Look at this city design. Instead of trying to create better routing of commuters, it eliminates the whole problem of commuting.
San Francisco added a nice touch to this with their BART system. In some places, they build the rapid transit right up the freeway median. When you're stuck in traffic on the freeway, and the train blows past you at 80 MPH, it tends to make you think, "I wish I was on that!"
Thanks for your perspective.
I think you may have glossed over a point.
The City must establish LINEAR High speed transit corridors.
Because only LINEAR transit routes can achieve - Rapid - as in faster than an SUV - transportation (After you figure in the cost of waiting around)
Deliberate Haste doesn't mean kicking people out of their homes - it does mean allocating the region for change. - and insisting that any changes - result in higher density outcomes.
Those neighbourhoods are nice precisly *because* they have no high desnsity housing.
This is perception.
When I was in Egypt I stayed in a resort - it was very high density - but also a very nice neighborhood.

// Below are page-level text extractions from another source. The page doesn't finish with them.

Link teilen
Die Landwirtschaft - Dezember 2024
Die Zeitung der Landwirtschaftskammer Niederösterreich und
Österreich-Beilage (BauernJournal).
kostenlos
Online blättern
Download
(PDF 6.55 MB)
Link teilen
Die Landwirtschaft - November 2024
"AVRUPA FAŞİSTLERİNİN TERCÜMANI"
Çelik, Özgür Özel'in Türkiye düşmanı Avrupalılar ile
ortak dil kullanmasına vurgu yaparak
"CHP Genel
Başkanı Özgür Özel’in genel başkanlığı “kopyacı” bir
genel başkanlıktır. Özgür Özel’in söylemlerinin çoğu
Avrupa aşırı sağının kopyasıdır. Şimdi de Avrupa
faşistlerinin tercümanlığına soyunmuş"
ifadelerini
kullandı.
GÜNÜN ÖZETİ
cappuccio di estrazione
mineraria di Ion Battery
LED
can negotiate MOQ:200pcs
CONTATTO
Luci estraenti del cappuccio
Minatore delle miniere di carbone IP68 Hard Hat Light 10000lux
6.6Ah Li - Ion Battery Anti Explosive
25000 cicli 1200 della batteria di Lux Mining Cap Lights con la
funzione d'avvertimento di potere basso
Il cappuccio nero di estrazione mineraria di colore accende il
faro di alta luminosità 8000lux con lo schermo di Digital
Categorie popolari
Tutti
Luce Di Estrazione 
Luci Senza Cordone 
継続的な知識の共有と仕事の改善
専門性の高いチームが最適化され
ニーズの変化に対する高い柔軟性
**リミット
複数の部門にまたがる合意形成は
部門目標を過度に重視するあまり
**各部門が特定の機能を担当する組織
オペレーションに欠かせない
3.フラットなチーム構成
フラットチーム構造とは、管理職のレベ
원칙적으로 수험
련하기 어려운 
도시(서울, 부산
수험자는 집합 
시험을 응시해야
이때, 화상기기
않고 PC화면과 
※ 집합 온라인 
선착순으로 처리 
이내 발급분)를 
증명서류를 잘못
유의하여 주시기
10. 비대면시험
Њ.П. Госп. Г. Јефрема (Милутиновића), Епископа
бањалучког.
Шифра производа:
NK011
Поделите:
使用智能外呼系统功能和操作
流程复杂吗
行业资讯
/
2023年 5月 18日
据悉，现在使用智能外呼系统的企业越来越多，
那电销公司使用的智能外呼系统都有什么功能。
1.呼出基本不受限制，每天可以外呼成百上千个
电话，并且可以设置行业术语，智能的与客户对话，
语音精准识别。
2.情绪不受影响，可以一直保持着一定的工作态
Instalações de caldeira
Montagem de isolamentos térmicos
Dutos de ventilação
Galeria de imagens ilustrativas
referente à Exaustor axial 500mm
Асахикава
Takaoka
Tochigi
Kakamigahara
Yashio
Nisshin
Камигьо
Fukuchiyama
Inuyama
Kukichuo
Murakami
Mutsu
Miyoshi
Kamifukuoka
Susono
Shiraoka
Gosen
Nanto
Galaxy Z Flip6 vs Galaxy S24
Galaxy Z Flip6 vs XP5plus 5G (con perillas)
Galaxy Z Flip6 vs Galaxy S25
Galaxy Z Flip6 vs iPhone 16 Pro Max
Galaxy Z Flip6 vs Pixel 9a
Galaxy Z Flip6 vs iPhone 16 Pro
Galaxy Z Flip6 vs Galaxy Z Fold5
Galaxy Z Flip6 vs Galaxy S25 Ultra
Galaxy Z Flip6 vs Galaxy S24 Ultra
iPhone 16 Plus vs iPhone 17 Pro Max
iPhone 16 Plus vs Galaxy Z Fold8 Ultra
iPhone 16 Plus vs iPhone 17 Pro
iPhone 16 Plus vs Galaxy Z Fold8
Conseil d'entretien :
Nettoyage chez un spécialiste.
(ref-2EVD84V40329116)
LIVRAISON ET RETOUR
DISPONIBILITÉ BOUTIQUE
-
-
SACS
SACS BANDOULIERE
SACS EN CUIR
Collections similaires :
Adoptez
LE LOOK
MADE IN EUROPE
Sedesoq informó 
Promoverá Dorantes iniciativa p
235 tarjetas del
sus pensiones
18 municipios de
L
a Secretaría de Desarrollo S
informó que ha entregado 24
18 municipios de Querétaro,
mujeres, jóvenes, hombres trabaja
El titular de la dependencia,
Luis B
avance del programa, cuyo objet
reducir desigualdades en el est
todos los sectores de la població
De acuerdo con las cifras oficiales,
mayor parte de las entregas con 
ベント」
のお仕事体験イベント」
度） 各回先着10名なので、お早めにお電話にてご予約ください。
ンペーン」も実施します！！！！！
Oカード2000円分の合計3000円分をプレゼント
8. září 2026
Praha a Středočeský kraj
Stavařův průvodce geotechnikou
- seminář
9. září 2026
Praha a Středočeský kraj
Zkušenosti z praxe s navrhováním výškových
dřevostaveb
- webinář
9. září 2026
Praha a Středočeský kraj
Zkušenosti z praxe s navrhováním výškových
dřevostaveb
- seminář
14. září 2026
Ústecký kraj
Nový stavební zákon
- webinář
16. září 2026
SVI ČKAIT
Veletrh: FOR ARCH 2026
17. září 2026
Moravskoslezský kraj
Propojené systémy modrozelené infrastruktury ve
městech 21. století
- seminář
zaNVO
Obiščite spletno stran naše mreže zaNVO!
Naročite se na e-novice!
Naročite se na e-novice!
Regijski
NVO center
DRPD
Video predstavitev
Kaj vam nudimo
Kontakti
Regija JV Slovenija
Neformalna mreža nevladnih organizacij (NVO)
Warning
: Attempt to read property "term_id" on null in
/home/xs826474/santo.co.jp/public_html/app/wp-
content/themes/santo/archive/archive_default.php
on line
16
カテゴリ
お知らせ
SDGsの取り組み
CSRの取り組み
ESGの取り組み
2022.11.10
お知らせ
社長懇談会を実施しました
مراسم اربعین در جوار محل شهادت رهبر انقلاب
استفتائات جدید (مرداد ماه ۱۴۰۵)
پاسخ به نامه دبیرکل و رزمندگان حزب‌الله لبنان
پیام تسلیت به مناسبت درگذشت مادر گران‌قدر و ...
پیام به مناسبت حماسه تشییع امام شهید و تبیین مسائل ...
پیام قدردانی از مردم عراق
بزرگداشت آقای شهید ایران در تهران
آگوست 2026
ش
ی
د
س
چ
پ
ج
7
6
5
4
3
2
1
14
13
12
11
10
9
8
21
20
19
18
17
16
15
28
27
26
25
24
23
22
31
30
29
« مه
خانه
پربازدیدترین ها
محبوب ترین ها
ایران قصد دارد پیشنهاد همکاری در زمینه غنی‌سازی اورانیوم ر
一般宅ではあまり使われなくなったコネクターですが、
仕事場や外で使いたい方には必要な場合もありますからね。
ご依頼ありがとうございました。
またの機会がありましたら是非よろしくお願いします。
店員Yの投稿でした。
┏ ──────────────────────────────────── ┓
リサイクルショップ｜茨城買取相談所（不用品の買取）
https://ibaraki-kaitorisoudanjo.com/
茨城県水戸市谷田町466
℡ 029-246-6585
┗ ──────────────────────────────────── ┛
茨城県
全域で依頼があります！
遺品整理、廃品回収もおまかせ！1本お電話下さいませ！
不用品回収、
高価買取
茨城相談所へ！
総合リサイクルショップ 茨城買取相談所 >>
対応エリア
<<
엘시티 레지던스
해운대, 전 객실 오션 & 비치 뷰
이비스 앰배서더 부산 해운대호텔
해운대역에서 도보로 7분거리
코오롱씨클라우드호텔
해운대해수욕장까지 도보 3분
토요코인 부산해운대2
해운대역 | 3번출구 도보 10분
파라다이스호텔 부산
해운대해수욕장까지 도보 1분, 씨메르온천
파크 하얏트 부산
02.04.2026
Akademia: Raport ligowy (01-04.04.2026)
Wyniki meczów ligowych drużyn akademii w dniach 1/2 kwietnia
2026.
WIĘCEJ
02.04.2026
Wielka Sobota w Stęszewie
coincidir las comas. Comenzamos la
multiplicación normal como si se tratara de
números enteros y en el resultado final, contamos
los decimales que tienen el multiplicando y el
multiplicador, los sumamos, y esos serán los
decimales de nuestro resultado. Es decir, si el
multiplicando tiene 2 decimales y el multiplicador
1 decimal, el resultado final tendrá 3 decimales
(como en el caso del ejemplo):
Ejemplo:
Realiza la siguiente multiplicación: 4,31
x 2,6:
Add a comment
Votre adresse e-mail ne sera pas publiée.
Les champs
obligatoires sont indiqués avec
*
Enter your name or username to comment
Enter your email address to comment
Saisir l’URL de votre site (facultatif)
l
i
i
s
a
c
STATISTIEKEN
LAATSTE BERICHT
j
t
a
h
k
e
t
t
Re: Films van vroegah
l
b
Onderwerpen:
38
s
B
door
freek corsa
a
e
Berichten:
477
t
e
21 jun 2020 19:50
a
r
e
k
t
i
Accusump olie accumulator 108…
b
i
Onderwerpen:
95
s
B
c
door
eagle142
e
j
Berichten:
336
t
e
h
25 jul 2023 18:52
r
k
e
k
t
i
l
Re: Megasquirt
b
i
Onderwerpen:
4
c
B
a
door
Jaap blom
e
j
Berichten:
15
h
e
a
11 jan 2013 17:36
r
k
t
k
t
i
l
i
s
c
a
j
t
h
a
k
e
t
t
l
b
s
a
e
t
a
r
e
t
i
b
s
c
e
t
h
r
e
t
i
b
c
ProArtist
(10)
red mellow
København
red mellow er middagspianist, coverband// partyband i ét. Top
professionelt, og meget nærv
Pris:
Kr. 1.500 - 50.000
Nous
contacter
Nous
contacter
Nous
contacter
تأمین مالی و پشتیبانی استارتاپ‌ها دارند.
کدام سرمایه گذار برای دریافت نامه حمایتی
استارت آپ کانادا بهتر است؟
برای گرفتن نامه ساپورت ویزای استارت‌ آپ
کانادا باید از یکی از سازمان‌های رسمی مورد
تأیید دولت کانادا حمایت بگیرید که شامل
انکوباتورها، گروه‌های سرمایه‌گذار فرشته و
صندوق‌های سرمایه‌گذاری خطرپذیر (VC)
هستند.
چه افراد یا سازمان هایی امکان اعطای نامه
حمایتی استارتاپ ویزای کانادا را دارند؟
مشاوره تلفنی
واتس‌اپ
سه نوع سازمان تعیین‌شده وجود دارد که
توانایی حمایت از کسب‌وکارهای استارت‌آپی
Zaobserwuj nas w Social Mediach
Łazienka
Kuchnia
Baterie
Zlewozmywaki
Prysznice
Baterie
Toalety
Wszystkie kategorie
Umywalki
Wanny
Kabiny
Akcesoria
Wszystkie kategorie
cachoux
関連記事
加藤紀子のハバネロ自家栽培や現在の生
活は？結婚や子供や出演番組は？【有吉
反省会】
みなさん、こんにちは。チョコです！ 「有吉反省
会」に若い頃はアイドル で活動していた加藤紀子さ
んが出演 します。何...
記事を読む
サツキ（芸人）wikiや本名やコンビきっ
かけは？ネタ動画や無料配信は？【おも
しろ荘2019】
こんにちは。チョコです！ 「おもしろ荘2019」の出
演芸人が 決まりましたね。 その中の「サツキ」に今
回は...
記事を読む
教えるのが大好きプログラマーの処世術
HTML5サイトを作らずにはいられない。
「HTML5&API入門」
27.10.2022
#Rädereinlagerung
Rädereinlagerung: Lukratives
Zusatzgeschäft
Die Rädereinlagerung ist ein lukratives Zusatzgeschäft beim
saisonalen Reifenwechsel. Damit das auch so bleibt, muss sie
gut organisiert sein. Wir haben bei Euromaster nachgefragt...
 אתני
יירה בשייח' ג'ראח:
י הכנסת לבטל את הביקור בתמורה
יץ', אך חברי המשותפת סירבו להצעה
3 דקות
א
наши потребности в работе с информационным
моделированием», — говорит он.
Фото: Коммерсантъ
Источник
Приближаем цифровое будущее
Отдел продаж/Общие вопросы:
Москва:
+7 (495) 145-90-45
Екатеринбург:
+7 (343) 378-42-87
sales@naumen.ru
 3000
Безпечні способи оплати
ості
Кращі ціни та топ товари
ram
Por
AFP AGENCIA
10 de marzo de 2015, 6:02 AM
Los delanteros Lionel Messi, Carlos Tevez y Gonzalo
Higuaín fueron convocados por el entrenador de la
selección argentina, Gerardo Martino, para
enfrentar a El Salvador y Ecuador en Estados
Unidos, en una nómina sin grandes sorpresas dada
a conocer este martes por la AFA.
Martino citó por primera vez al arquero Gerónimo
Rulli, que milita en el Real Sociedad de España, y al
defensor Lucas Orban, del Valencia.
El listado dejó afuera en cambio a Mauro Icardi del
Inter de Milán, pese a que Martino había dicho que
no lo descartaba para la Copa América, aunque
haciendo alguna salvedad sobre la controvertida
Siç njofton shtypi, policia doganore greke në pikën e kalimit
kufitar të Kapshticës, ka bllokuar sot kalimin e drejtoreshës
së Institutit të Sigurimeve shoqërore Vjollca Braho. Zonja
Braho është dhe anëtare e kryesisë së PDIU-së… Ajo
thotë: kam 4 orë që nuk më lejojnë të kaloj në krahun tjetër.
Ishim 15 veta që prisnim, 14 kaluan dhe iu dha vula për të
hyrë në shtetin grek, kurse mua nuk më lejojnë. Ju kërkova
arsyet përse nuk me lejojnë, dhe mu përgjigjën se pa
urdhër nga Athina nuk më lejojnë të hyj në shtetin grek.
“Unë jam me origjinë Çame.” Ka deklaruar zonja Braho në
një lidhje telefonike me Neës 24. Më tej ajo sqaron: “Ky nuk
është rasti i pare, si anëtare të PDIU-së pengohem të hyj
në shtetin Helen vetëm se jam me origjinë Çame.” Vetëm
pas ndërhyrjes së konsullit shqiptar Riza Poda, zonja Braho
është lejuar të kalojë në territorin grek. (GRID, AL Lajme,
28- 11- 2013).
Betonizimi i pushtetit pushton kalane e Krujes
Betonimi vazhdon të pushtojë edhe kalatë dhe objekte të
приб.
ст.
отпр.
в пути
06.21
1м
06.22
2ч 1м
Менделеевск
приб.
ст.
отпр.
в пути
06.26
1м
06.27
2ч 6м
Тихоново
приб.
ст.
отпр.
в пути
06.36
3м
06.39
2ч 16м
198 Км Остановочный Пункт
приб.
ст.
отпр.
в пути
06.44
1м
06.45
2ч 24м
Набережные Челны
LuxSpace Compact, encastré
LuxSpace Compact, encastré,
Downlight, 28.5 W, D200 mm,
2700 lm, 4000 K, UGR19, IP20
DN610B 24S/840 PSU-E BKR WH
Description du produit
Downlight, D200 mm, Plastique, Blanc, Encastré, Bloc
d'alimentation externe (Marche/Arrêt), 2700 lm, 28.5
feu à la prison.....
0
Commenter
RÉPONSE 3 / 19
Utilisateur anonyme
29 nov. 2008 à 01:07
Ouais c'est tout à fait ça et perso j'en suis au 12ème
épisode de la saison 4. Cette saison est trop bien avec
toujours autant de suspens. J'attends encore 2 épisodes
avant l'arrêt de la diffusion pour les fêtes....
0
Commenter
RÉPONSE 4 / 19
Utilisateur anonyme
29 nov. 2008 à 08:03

We had gardens, pools, beaches - well you get the idea.
If cities would reward high density housing with resort grade amenities - they could reclaim their air.
Sure - only one row of houses can really have a nice view - but the theory of shared resources says its better that MORE PEOPLE have this view than fewer.
And housing does not HAVE TO completely ruin the natural beauty - there are aztec designs - and a variety of old world looks which have natural appeal.
The most important task is to alter public opinion - that living near railroad tracks in tenement buildings is sexy.
Making sexy trains, and sexy tenement grounds is the solution to clean air.